**YOUR INSTRUCTIONS:**
Reproduce the records below exactly, but only between the lines holding "prywatności" and "polski rynek", inclusive.

Collected data:
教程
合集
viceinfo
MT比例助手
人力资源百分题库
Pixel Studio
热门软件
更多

...

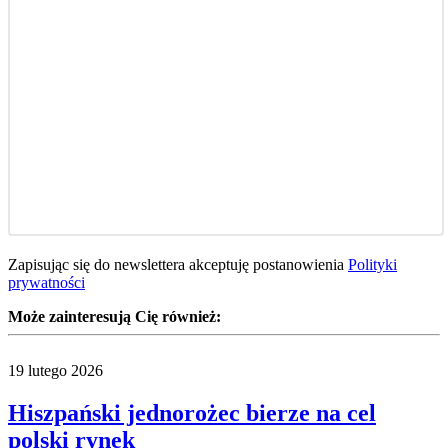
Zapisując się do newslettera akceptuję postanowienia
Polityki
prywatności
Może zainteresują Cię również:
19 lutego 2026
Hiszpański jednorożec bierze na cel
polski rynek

**WORKED SOLUTION:**
prywatności
Może zainteresują Cię również:
19 lutego 2026
Hiszpański jednorożec bierze na cel
polski rynek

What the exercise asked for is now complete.